### INPUT MATERIAL
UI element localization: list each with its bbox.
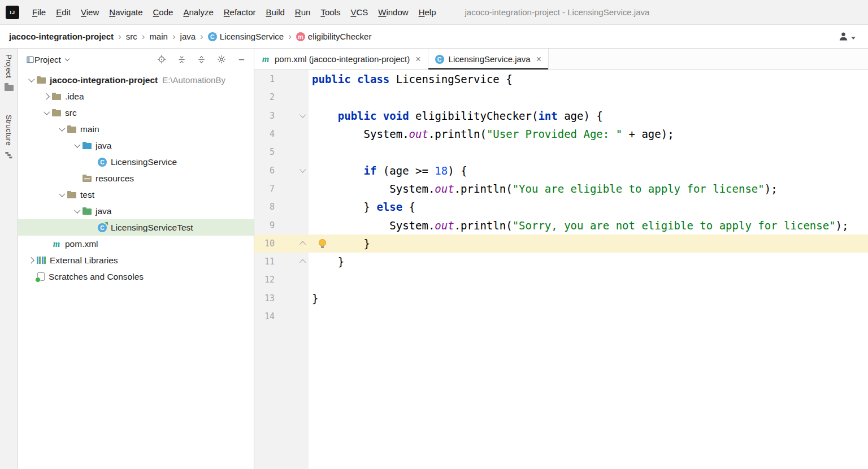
tree-chevron[interactable]: [72, 144, 83, 147]
tree-chevron[interactable]: [41, 111, 52, 114]
expand-all-icon[interactable]: [197, 55, 206, 64]
fold-marker-icon[interactable]: [300, 260, 306, 266]
breadcrumb-item-java[interactable]: java: [180, 32, 196, 41]
collapse-all-icon[interactable]: [177, 55, 186, 64]
code-line-10[interactable]: 10 }: [254, 234, 868, 253]
locate-icon[interactable]: [157, 55, 166, 64]
line-number[interactable]: 14: [254, 311, 275, 322]
line-number[interactable]: 9: [254, 220, 275, 231]
tree-item-jacoco-integration-project[interactable]: jacoco-integration-projectE:\AutomationB…: [18, 72, 254, 88]
gutter[interactable]: 11: [254, 253, 309, 271]
menu-analyze[interactable]: Analyze: [178, 7, 218, 17]
tree-item-java[interactable]: java: [18, 203, 254, 219]
line-number[interactable]: 8: [254, 202, 275, 212]
tree-item-idea[interactable]: .idea: [18, 88, 254, 105]
tree-chevron[interactable]: [57, 128, 67, 131]
user-icon[interactable]: [838, 31, 849, 42]
tree-item-pom-xml[interactable]: mpom.xml: [18, 236, 254, 252]
menu-window[interactable]: Window: [373, 7, 413, 17]
fold-column[interactable]: [297, 240, 309, 247]
menu-run[interactable]: Run: [290, 7, 316, 17]
menu-refactor[interactable]: Refactor: [219, 7, 261, 17]
gutter[interactable]: 12: [254, 271, 309, 289]
settings-icon[interactable]: [217, 55, 226, 64]
code-line-9[interactable]: 9 System.out.println("Sorry, you are not…: [254, 216, 868, 234]
code-line-14[interactable]: 14: [254, 307, 868, 325]
code-line-6[interactable]: 6 if (age >= 18) {: [254, 161, 868, 179]
code-line-4[interactable]: 4 System.out.println("User Provided Age:…: [254, 125, 868, 143]
breadcrumb-item-licensingservice[interactable]: CLicensingService: [208, 32, 284, 41]
menu-tools[interactable]: Tools: [315, 7, 345, 17]
line-number[interactable]: 2: [254, 92, 275, 102]
line-number[interactable]: 7: [254, 184, 275, 194]
gutter[interactable]: 1: [254, 70, 309, 88]
line-number[interactable]: 3: [254, 111, 275, 121]
gutter[interactable]: 13: [254, 289, 309, 307]
code-line-8[interactable]: 8 } else {: [254, 198, 868, 216]
tool-window-button-project[interactable]: Project: [5, 54, 14, 91]
tree-chevron[interactable]: [26, 258, 37, 263]
line-number[interactable]: 4: [254, 129, 275, 139]
fold-marker-icon[interactable]: [300, 112, 306, 118]
intention-bulb-icon[interactable]: [319, 239, 326, 246]
line-number[interactable]: 1: [254, 74, 275, 84]
editor-tab-pom-xml-jacoco-integration-project[interactable]: mpom.xml (jacoco-integration-project)×: [254, 49, 428, 70]
menu-navigate[interactable]: Navigate: [104, 7, 147, 17]
code-line-13[interactable]: 13}: [254, 289, 868, 307]
tree-item-scratches-and-consoles[interactable]: Scratches and Consoles: [18, 268, 254, 285]
tree-item-external-libraries[interactable]: External Libraries: [18, 252, 254, 268]
line-number[interactable]: 10: [254, 238, 275, 249]
close-tab-icon[interactable]: ×: [415, 55, 420, 64]
line-number[interactable]: 11: [254, 257, 275, 267]
gutter[interactable]: 14: [254, 307, 309, 325]
fold-column[interactable]: [297, 258, 309, 265]
menu-help[interactable]: Help: [414, 7, 441, 17]
menu-view[interactable]: View: [76, 7, 104, 17]
breadcrumb-item-main[interactable]: main: [149, 32, 168, 41]
gutter[interactable]: 6: [254, 161, 309, 179]
tree-item-src[interactable]: src: [18, 105, 254, 121]
menu-edit[interactable]: Edit: [51, 7, 76, 17]
tree-chevron[interactable]: [72, 210, 83, 212]
line-number[interactable]: 13: [254, 293, 275, 303]
gutter[interactable]: 9: [254, 216, 309, 234]
menu-build[interactable]: Build: [261, 7, 289, 17]
fold-marker-icon[interactable]: [300, 242, 306, 248]
breadcrumb-item-eligibilitychecker[interactable]: meligibilityChecker: [296, 32, 372, 41]
code-line-7[interactable]: 7 System.out.println("You are eligible t…: [254, 180, 868, 198]
gutter[interactable]: 5: [254, 143, 309, 161]
line-number[interactable]: 12: [254, 275, 275, 285]
line-number[interactable]: 6: [254, 166, 275, 176]
tree-item-test[interactable]: test: [18, 186, 254, 203]
code-line-1[interactable]: 1public class LicensingService {: [254, 70, 868, 88]
code-area[interactable]: 1public class LicensingService {23 publi…: [254, 70, 868, 469]
code-line-12[interactable]: 12: [254, 271, 868, 289]
tree-item-resources[interactable]: resources: [18, 170, 254, 186]
fold-column[interactable]: [297, 169, 309, 172]
menu-vcs[interactable]: VCS: [345, 7, 373, 17]
tree-item-licensingservicetest[interactable]: CLicensingServiceTest: [18, 219, 254, 236]
breadcrumb-item-jacoco-integration-project[interactable]: jacoco-integration-project: [9, 32, 114, 41]
gutter[interactable]: 4: [254, 125, 309, 143]
tree-chevron[interactable]: [26, 79, 37, 81]
gutter[interactable]: 10: [254, 234, 309, 253]
tree-chevron[interactable]: [57, 193, 67, 196]
code-line-11[interactable]: 11 }: [254, 253, 868, 271]
close-tab-icon[interactable]: ×: [536, 55, 541, 64]
breadcrumb-item-src[interactable]: src: [126, 32, 137, 41]
gutter[interactable]: 2: [254, 88, 309, 106]
fold-marker-icon[interactable]: [300, 167, 306, 173]
hide-icon[interactable]: [237, 55, 246, 64]
gutter[interactable]: 7: [254, 180, 309, 198]
gutter[interactable]: 3: [254, 107, 309, 125]
code-line-3[interactable]: 3 public void eligibilityChecker(int age…: [254, 107, 868, 125]
project-panel-title[interactable]: Project: [34, 55, 69, 64]
editor-tab-licensingservice-java[interactable]: CLicensingService.java×: [428, 49, 549, 70]
tree-item-java[interactable]: java: [18, 137, 254, 154]
menu-code[interactable]: Code: [148, 7, 179, 17]
tool-window-button-structure[interactable]: Structure: [5, 115, 13, 159]
gutter[interactable]: 8: [254, 198, 309, 216]
code-line-5[interactable]: 5: [254, 143, 868, 161]
menu-file[interactable]: File: [27, 7, 51, 17]
fold-column[interactable]: [297, 114, 309, 117]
######
EXERCISE REQUIREMENTS: Copy the lines above exactly. Do not include pictures.

ANSWER TO THIS TASK:
UI element localization: list each with its bbox.
tree-chevron[interactable]: [72, 144, 83, 147]
tree-chevron[interactable]: [41, 111, 52, 114]
expand-all-icon[interactable]: [197, 55, 206, 64]
fold-marker-icon[interactable]: [300, 260, 306, 266]
breadcrumb-item-java[interactable]: java: [180, 32, 196, 41]
collapse-all-icon[interactable]: [177, 55, 186, 64]
code-line-10[interactable]: 10 }: [254, 234, 868, 253]
locate-icon[interactable]: [157, 55, 166, 64]
line-number[interactable]: 14: [254, 311, 275, 322]
line-number[interactable]: 9: [254, 220, 275, 231]
tree-item-jacoco-integration-project[interactable]: jacoco-integration-projectE:\AutomationB…: [18, 72, 254, 88]
gutter[interactable]: 11: [254, 253, 309, 271]
menu-analyze[interactable]: Analyze: [178, 7, 218, 17]
tree-item-java[interactable]: java: [18, 203, 254, 219]
line-number[interactable]: 8: [254, 202, 275, 212]
tree-item-idea[interactable]: .idea: [18, 88, 254, 105]
tree-chevron[interactable]: [57, 128, 67, 131]
user-icon[interactable]: [838, 31, 849, 42]
tree-item-pom-xml[interactable]: mpom.xml: [18, 236, 254, 252]
menu-window[interactable]: Window: [373, 7, 413, 17]
fold-column[interactable]: [297, 240, 309, 247]
menu-run[interactable]: Run: [290, 7, 316, 17]
menu-refactor[interactable]: Refactor: [219, 7, 261, 17]
gutter[interactable]: 12: [254, 271, 309, 289]
settings-icon[interactable]: [217, 55, 226, 64]
code-line-9[interactable]: 9 System.out.println("Sorry, you are not…: [254, 216, 868, 234]
code-line-14[interactable]: 14: [254, 307, 868, 325]
code-line-6[interactable]: 6 if (age >= 18) {: [254, 161, 868, 179]
code-line-4[interactable]: 4 System.out.println("User Provided Age:…: [254, 125, 868, 143]
breadcrumb-item-licensingservice[interactable]: CLicensingService: [208, 32, 284, 41]
menu-tools[interactable]: Tools: [315, 7, 345, 17]
line-number[interactable]: 2: [254, 92, 275, 102]
line-number[interactable]: 7: [254, 184, 275, 194]
gutter[interactable]: 1: [254, 70, 309, 88]
line-number[interactable]: 3: [254, 111, 275, 121]
gutter[interactable]: 13: [254, 289, 309, 307]
code-line-8[interactable]: 8 } else {: [254, 198, 868, 216]
tool-window-button-project[interactable]: Project: [5, 54, 14, 91]
tree-chevron[interactable]: [26, 258, 37, 263]
line-number[interactable]: 4: [254, 129, 275, 139]
fold-marker-icon[interactable]: [300, 112, 306, 118]
intention-bulb-icon[interactable]: [319, 239, 326, 246]
line-number[interactable]: 1: [254, 74, 275, 84]
editor-tab-pom-xml-jacoco-integration-project[interactable]: mpom.xml (jacoco-integration-project)×: [254, 49, 428, 70]
menu-navigate[interactable]: Navigate: [104, 7, 147, 17]
code-line-13[interactable]: 13}: [254, 289, 868, 307]
tree-item-scratches-and-consoles[interactable]: Scratches and Consoles: [18, 268, 254, 285]
tree-item-external-libraries[interactable]: External Libraries: [18, 252, 254, 268]
line-number[interactable]: 10: [254, 238, 275, 249]
close-tab-icon[interactable]: ×: [415, 55, 420, 64]
line-number[interactable]: 11: [254, 257, 275, 267]
gutter[interactable]: 14: [254, 307, 309, 325]
fold-column[interactable]: [297, 258, 309, 265]
menu-help[interactable]: Help: [414, 7, 441, 17]
menu-view[interactable]: View: [76, 7, 104, 17]
breadcrumb-item-main[interactable]: main: [149, 32, 168, 41]
gutter[interactable]: 6: [254, 161, 309, 179]
tree-item-src[interactable]: src: [18, 105, 254, 121]
menu-edit[interactable]: Edit: [51, 7, 76, 17]
tree-chevron[interactable]: [72, 210, 83, 212]
line-number[interactable]: 13: [254, 293, 275, 303]
gutter[interactable]: 9: [254, 216, 309, 234]
menu-build[interactable]: Build: [261, 7, 289, 17]
fold-marker-icon[interactable]: [300, 242, 306, 248]
breadcrumb-item-eligibilitychecker[interactable]: meligibilityChecker: [296, 32, 372, 41]
code-line-7[interactable]: 7 System.out.println("You are eligible t…: [254, 180, 868, 198]
gutter[interactable]: 5: [254, 143, 309, 161]
line-number[interactable]: 12: [254, 275, 275, 285]
line-number[interactable]: 6: [254, 166, 275, 176]
tree-item-test[interactable]: test: [18, 186, 254, 203]
code-line-1[interactable]: 1public class LicensingService {: [254, 70, 868, 88]
code-area[interactable]: 1public class LicensingService {23 publi…: [254, 70, 868, 469]
code-line-12[interactable]: 12: [254, 271, 868, 289]
tree-item-resources[interactable]: resources: [18, 170, 254, 186]
fold-column[interactable]: [297, 169, 309, 172]
menu-vcs[interactable]: VCS: [345, 7, 373, 17]
tree-item-licensingservicetest[interactable]: CLicensingServiceTest: [18, 219, 254, 236]
breadcrumb-item-jacoco-integration-project[interactable]: jacoco-integration-project: [9, 32, 114, 41]
gutter[interactable]: 4: [254, 125, 309, 143]
tree-chevron[interactable]: [26, 79, 37, 81]
gutter[interactable]: 10: [254, 234, 309, 253]
tree-chevron[interactable]: [57, 193, 67, 196]
code-line-11[interactable]: 11 }: [254, 253, 868, 271]
close-tab-icon[interactable]: ×: [536, 55, 541, 64]
breadcrumb-item-src[interactable]: src: [126, 32, 137, 41]
gutter[interactable]: 2: [254, 88, 309, 106]
fold-marker-icon[interactable]: [300, 167, 306, 173]
hide-icon[interactable]: [237, 55, 246, 64]
gutter[interactable]: 7: [254, 180, 309, 198]
gutter[interactable]: 3: [254, 107, 309, 125]
code-line-3[interactable]: 3 public void eligibilityChecker(int age…: [254, 107, 868, 125]
project-panel-title[interactable]: Project: [34, 55, 69, 64]
editor-tab-licensingservice-java[interactable]: CLicensingService.java×: [428, 49, 549, 70]
tree-item-java[interactable]: java: [18, 137, 254, 154]
menu-code[interactable]: Code: [148, 7, 179, 17]
tool-window-button-structure[interactable]: Structure: [5, 115, 13, 159]
gutter[interactable]: 8: [254, 198, 309, 216]
code-line-5[interactable]: 5: [254, 143, 868, 161]
menu-file[interactable]: File: [27, 7, 51, 17]
fold-column[interactable]: [297, 114, 309, 117]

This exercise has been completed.